| 1h 38m | Thriller, Comedy | Aug. 2, 2024
What Goes On
J.C. Horton (Billy Magnussen) is a wealthy man holed up on Edgar Island, hoping the ravages of the Spanish Flu will blow over his luxurious mansion and estate.Mr. Horton is benevolent to the help. He’s also a crusading but pampered journalist who writes a gritty, proto fake-news “frontline” column, wherein he reports on living conditions inside the plague-ridden city that he lives nowhere near: bodies in the streets! Brutal billy-club beatings by the police! Looting and ransacking!
He rails at the powers that be (including POTUS Woodrow Wilson) for their lethargic response to the pandemic, the plight of the working man, and women’s rights. Horton rationalizes his underhanded and disingenuous president-shaming thusly: “His deceptions are costing lives; mine are saving them!”
The smug Horton plans to run as a candidate for the newly formed progressive party, then slide into a seat in the Senate. After reading his “frontline reporting,” his wife thinks it’s just great, saying: “It does feel like you were really there!”
What Mr. Horton really does is creep about his mansion in the dark, in his silk bathrobe, with bated breath, hoping to fend off possible intruders. His weapons of defense are, alternatively, a badminton racquet and a croquet mallet.
Monk
Now that the stage is set for Mr. Horton’s quarantined house (along with wife, kids, and servants) to become a microcosm of class struggle, a fly in the ointment arrives in the form of one Floyd Monk (Peter Sarsgaard), a sly, charismatic grifter posing as the new chef. Monk appears to have stolen someone else’s identity.Monk’s got a Southern drawl, Southern charm, and soon sparks an uprising—a household revolution—by unionizing the help (mostly the maid and the chauffeur) and galvanizing them to demand double pay along with better conditions. Such as leaving the servants quarters and moving into the main house with their employer.
Monk even mushroom-poisons the most staunchly loyal and by-the-book (and annoying) member of the household staff, the housekeeper, causing her to upchuck on her employer, necessitating immediate removal from the island, because, clearly—she’s got the flu.
Much to his horror, Mr. Jay Horton soon discovers his workers refusing to wear their uniforms, drinking his booze, and splashing about in his indoor pool. “This is not a democracy. This is my home!” hollers Horton.
But who is this chef? What does he represent? Could he maybe be a government agent? Horton calls him an “insurrectionist.” Class conflict in your face. This is most likely not going to turn out well.
Pandemic as Communist Window of Opportunity
Playing like a fun Marxist sitcom, “Coup!” appears to resist overt partisan finger-pointing about current events.
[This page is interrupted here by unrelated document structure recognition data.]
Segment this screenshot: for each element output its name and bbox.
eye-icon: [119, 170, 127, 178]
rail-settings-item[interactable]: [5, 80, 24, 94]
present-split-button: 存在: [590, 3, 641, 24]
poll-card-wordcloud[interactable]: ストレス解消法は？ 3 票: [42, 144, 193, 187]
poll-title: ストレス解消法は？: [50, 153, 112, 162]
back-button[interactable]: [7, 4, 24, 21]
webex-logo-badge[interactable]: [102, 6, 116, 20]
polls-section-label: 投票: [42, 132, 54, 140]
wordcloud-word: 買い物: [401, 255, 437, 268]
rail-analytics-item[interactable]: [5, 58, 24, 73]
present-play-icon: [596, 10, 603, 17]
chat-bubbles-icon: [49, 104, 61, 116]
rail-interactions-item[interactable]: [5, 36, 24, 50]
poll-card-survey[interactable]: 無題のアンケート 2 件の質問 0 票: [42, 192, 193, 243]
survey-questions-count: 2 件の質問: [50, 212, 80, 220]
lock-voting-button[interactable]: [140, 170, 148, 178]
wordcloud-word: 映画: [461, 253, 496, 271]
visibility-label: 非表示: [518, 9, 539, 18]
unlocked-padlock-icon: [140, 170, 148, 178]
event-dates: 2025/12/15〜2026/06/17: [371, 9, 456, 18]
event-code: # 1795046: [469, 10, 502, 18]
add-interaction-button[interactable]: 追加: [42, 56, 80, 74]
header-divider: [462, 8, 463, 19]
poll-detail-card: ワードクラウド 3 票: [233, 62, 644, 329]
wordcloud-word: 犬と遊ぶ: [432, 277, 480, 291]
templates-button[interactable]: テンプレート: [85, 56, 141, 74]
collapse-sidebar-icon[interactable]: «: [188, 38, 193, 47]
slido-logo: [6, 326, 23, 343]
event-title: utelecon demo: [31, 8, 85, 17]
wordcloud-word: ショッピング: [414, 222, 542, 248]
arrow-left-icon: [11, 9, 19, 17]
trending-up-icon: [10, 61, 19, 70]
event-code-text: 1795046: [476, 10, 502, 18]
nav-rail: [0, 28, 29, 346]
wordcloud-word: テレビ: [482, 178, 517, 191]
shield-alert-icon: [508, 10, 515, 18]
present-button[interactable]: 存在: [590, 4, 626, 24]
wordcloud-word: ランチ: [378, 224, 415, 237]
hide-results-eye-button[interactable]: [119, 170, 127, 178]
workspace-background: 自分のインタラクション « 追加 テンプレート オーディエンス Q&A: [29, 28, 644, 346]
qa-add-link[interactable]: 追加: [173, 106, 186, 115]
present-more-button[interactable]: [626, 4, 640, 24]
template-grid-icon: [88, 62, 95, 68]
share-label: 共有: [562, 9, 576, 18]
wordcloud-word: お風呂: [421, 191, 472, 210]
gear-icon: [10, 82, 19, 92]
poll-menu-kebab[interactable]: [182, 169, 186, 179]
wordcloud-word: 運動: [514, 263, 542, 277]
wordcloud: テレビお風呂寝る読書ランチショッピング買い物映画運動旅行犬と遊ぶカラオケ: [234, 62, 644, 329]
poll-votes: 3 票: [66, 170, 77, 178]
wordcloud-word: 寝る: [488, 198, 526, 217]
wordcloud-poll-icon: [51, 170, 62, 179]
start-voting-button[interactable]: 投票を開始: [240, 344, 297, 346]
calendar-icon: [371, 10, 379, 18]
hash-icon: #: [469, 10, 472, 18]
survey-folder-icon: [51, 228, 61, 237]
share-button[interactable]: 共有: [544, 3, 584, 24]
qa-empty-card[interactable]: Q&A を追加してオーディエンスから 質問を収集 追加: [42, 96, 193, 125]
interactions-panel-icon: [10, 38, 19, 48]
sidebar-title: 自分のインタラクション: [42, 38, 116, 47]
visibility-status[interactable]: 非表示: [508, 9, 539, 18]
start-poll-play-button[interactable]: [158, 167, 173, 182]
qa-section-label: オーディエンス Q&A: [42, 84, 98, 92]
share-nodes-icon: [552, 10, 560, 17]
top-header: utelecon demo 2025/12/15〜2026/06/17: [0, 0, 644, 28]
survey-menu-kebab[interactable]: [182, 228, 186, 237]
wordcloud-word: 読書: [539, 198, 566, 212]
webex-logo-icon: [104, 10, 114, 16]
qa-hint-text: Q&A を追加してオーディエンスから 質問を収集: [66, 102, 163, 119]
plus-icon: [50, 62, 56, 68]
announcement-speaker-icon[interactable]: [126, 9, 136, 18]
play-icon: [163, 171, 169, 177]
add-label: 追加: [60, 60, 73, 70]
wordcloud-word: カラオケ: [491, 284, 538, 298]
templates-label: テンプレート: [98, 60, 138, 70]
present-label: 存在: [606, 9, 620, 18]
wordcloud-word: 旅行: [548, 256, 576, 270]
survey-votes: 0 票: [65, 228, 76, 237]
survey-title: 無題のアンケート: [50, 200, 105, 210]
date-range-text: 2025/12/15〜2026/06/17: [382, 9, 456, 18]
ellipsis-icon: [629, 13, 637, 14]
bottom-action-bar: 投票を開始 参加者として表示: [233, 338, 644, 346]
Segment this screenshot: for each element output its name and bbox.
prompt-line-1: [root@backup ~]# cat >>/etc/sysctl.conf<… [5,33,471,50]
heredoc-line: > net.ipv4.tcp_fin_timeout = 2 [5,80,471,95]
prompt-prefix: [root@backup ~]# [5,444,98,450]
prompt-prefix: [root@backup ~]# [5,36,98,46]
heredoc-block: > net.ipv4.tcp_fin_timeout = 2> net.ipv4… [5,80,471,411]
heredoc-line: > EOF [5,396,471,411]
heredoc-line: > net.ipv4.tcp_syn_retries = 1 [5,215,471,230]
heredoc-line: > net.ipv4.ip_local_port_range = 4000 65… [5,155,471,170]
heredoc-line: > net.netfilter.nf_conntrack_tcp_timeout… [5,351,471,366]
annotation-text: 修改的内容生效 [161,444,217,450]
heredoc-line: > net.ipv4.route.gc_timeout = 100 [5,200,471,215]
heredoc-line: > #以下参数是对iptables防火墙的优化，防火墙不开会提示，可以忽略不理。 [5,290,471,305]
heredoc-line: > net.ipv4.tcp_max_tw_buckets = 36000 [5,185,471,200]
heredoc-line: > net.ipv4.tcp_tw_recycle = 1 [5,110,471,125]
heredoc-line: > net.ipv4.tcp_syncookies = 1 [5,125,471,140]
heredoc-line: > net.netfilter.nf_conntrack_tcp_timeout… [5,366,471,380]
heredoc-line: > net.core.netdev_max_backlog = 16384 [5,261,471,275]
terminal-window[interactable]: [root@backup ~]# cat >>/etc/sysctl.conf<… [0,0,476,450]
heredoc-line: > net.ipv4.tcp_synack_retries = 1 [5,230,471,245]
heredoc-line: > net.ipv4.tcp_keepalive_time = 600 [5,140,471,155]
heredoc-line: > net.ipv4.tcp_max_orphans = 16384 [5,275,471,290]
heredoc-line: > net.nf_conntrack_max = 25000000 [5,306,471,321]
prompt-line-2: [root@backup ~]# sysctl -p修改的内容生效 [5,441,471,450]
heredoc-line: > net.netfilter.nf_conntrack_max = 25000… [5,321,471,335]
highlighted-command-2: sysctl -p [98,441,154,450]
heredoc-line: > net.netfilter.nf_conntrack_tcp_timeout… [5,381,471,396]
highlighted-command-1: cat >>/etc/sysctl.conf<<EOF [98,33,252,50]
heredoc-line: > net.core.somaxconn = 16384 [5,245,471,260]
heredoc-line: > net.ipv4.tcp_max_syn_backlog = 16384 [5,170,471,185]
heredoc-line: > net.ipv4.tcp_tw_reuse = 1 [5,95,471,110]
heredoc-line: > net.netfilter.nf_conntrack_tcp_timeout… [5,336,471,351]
But it’s hard to miss that the household revolution, highly reminiscent of the anarchy and incipient lawlessness, BLM entitlement, and rampant thievery of New York City in late 2020, only functions while the Spanish flu pandemic is in full swing, and there’s an electrical power outage on Edgar Island.But then the power is restored. Things get back to normal. The help is fired. Life goes on. Just like all the ravaged store fronts in Times Square during COVID-19 are now thriving again.
I’m currently reading former Navy SEAL Jack Carr’s latest book, “Red Sky Mourning,” the latest in his “Terminal List” series. There, he talks about how the pandemic was a test by the powers that be to see how quickly citizens of the freedom-loving United States would willingly give up their freedoms. Not a bad thing to keep in mind while watching this breezy satirical microcosmic musing about communism taking root.